Page images and extracted text >>
....

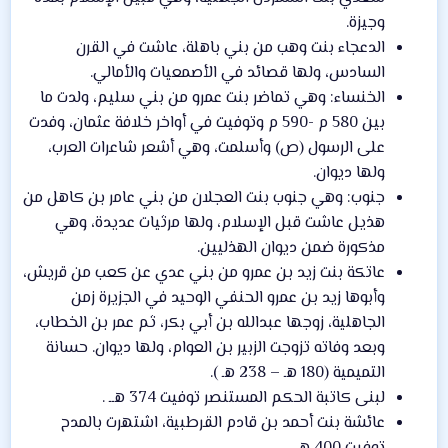
وجيزة.
الدعجاء بنت وهب من بني باهلة، عاشت في القرن
السادس، ولها قصائد في الأصمعيات والأمالي.
الخنساء: وهي تماضر بنت عمرو من بني سليم، ولدت ما
بين 580 م -590 م وتوفيت في أواخر خلافة عثمان، وفدت
على الرسول (ص) وأسلمت، وهي أشعر شاعرات العرب،
ولها ديوان.
جنوب: وهي جنوب بنت العجلان من بني عامر بن كاهل من
هذيل عاشت قبل الإسلام، ولها مرثيات عديدة، وهي
مذكورة ضمن ديوان الهذليين.
عاتكة بنت زيد بن عمرو من بني عدي عن كعب من قريش،
وأبوها زيد بن عمرو الحنفي الوحيد في الجزيرة زمن
الجاهلية، زوجها عبدالله بن أبي بكر، ثم عمر بن الخطاب،
وبعد وفاته تزوجت الزبير بن العوام، ولها ديوان. حسانة
التميمية (180 هـ – 238 هـ ).
لبنى كاتبة الحكم المستنصر توفيت 374 هــ .
عائشة بنت أحمد بن قادم القرطبية، اشتهرت بالمدح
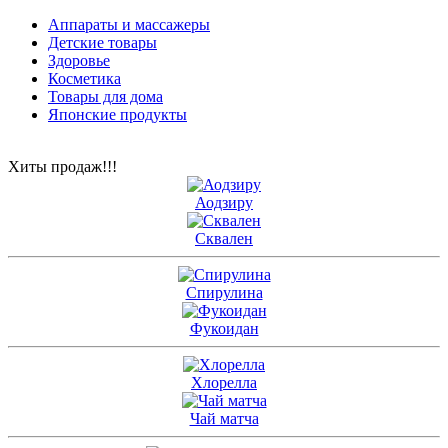
Аппараты и массажеры
Детские товары
Здоровье
Косметика
Товары для дома
Японские продукты
Хиты продаж!!!
Аодзиру
Сквален
Спирулина
Фукоидан
Хлорелла
Чай матча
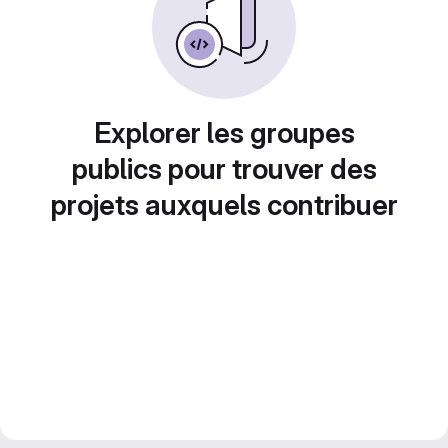
Explorer les groupes
publics pour trouver des
projets auxquels contribuer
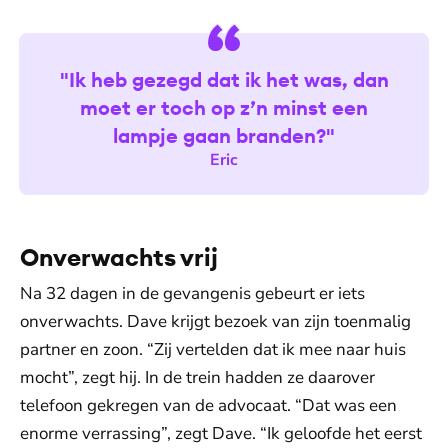
"Ik heb gezegd dat ik het was, dan
moet er toch op z’n minst een
lampje gaan branden?"
Eric
Onverwachts vrij
Na 32 dagen in de gevangenis gebeurt er iets
onverwachts. Dave krijgt bezoek van zijn toenmalig
partner en zoon. “Zij vertelden dat ik mee naar huis
mocht”, zegt hij. In de trein hadden ze daarover
telefoon gekregen van de advocaat. “Dat was een
enorme verrassing”, zegt Dave. “Ik geloofde het eerst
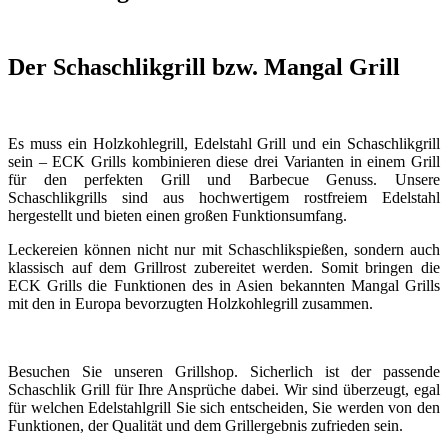
Der Schaschlikgrill bzw. Mangal Grill
Es muss ein Holzkohlegrill, Edelstahl Grill und ein Schaschlikgrill
sein – ECK Grills kombinieren diese drei Varianten in einem Grill
für den perfekten Grill und Barbecue Genuss. Unsere
Schaschlikgrills sind aus hochwertigem rostfreiem Edelstahl
hergestellt und bieten einen großen Funktionsumfang.
Leckereien können nicht nur mit Schaschlikspießen, sondern auch
klassisch auf dem Grillrost zubereitet werden. Somit bringen die
ECK Grills die Funktionen des in Asien bekannten Mangal Grills
mit den in Europa bevorzugten Holzkohlegrill zusammen.
Besuchen Sie unseren Grillshop. Sicherlich ist der passende
Schaschlik Grill für Ihre Ansprüche dabei. Wir sind überzeugt, egal
für welchen Edelstahlgrill Sie sich entscheiden, Sie werden von den
Funktionen, der Qualität und dem Grillergebnis zufrieden sein.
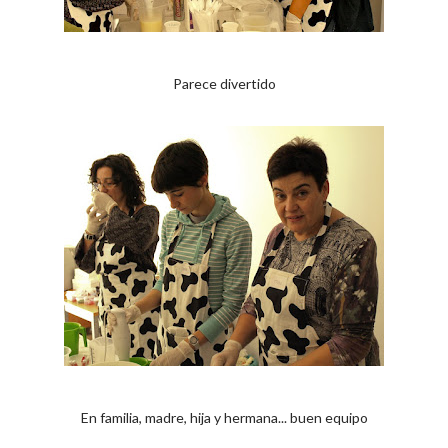
Parece divertido
En familia, madre, hija y hermana... buen equipo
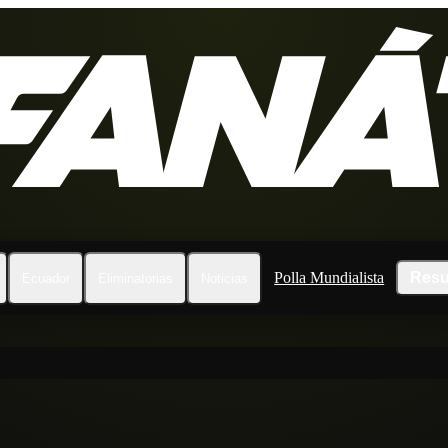
Polla Mundialista
Resu
Ecuador
Eliminatorias
Noticias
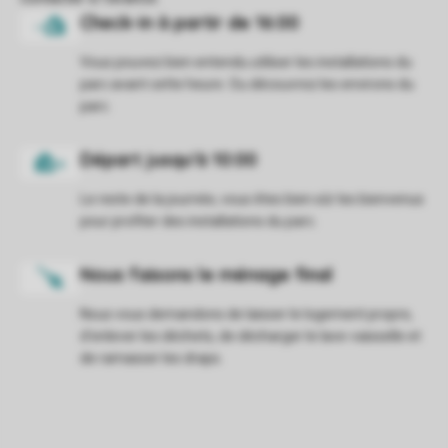
Vous pouvez bien entendu utiliser les installations du
parc avant cette heure. Ou découvrez les environs du
parc.
Le reste de la journée, vous êtes bien sûr les bienvenus
pour profiter des installations du parc.
Nous vous demandons de laisser le logement propre,
d'enlever les déchets, de décharger le lave-vaisselle et
de ramasser les draps.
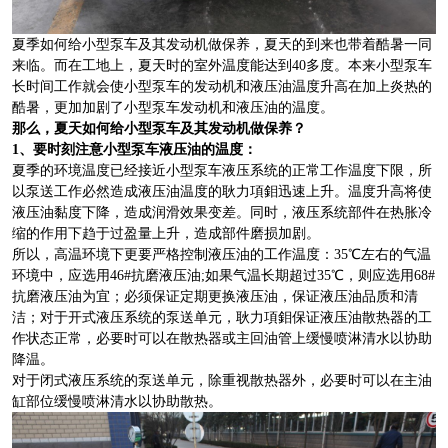
夏季如何给小型泵车及其发动机做保养，夏天的到来也带着酷暑一同
来临。而在工地上，夏天时的室外温度能达到40多度。本来小型泵车
长时间工作就会使小型泵车的发动机和液压油温度升高在加上炎热的
酷暑，更加加剧了小型泵车发动机和液压油的温度。
那么，夏天如何给小型泵车及其发动机做保养？
1、要时刻注意小型泵车液压油的温度：
夏季的环境温度已经接近小型泵车液压系统的正常工作温度下限，所
以泵送工作必然造成液压油温度的耿力項鉬迅速上升。温度升高将使
液压油黏度下降，造成润滑效果变差。同时，液压系统部件在热胀冷
缩的作用下趋于过盈量上升，造成部件磨损加剧。
所以，高温环境下更要严格控制液压油的工作温度：35℃左右的气温
环境中，应选用46#抗磨液压油;如果气温长期超过35℃，则应选用68#
抗磨液压油为宜；必须保证定期更换液压油，保证液压油品质和清
洁；对于开式液压系统的泵送单元，耿力項鉬保证液压油散热器的工
作状态正常，必要时可以在散热器或主回油管上缓慢喷淋清水以协助
降温。
对于闭式液压系统的泵送单元，除重视散热器外，必要时可以在主油
缸部位缓慢喷淋清水以协助散热。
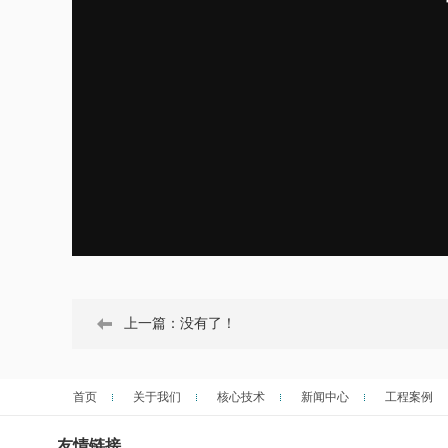
上一篇：没有了！
首页
关于我们
核心技术
新闻中心
工程案例
友情链接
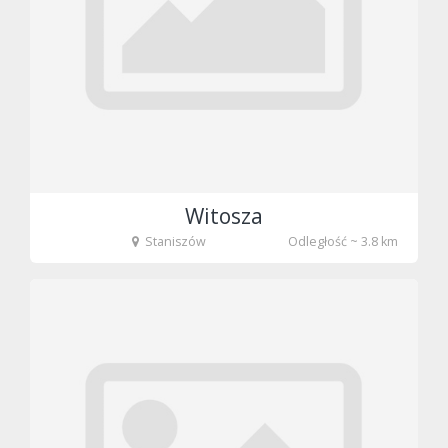
Witosza
Staniszów
Odległość ~ 3.8 km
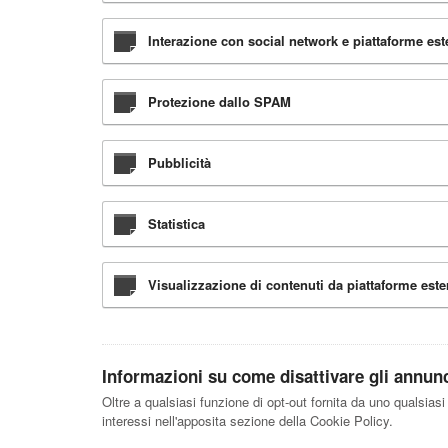
Interazione con social network e piattaforme est
Protezione dallo SPAM
Pubblicità
Statistica
Visualizzazione di contenuti da piattaforme este
Informazioni su come disattivare gli annunci
Oltre a qualsiasi funzione di opt-out fornita da uno qualsiasi
interessi nell'apposita sezione della Cookie Policy.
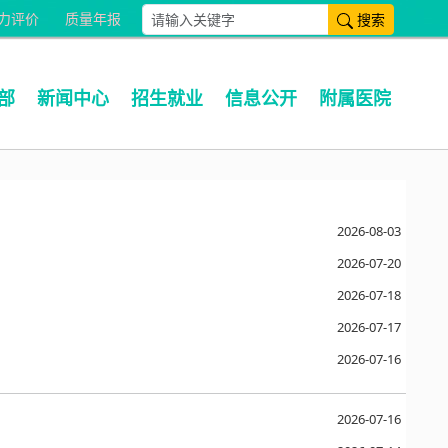
搜索
力评价
质量年报
部
新闻中心
招生就业
信息公开
附属医院
2026-08-03
2026-07-20
2026-07-18
2026-07-17
2026-07-16
2026-07-16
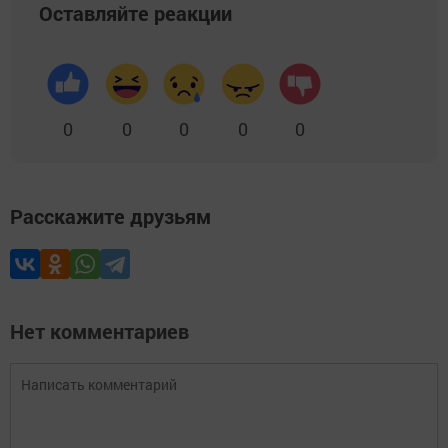
Оставляйте реакции
0
0
0
0
0
Расскажите друзьям
Нет комментариев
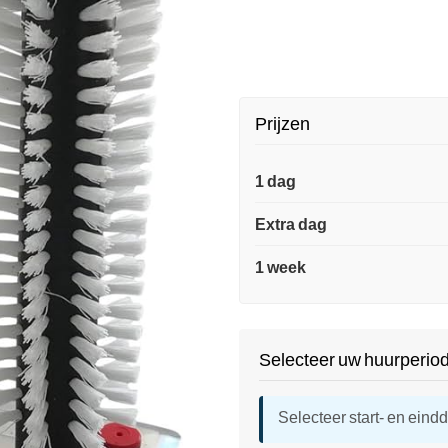
Prijzen
1 dag
Extra dag
1 week
Selecteer uw huurperio
Selecteer start- en eind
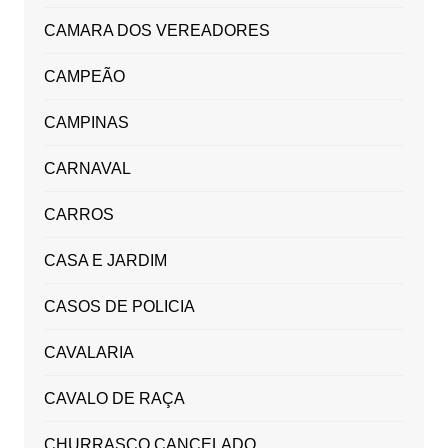
CAMARA DOS VEREADORES
CAMPEÃO
CAMPINAS
CARNAVAL
CARROS
CASA E JARDIM
CASOS DE POLICIA
CAVALARIA
CAVALO DE RAÇA
CHURRASCO CANCELADO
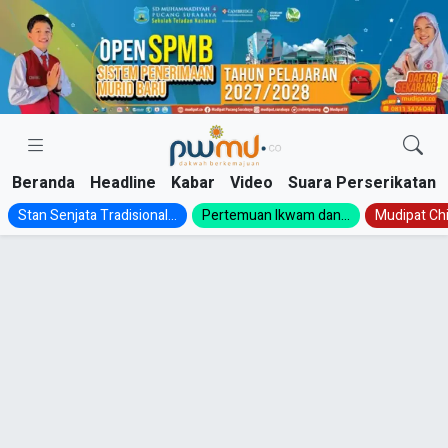
Skip
to
content
Beranda
Headline
Kabar
Video
Suara Perserikatan
Stan Senjata Tradisional...
Pertemuan Ikwam dan...
Mudipat Chil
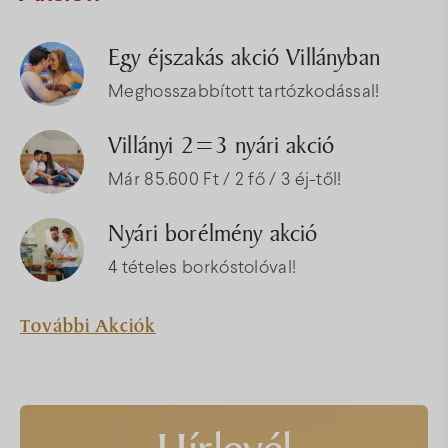
Egy éjszakás akció Villányban
Meghosszabbított tartózkodással!
Villányi 2=3 nyári akció
Már 85.600 Ft / 2 fő / 3 éj-től!
Nyári borélmény akció
4 tételes borkóstolóval!
További Akciók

....

Requirement >> Only the number is wanted: how many lines in the data include the word "pour"?

Task solution >> 2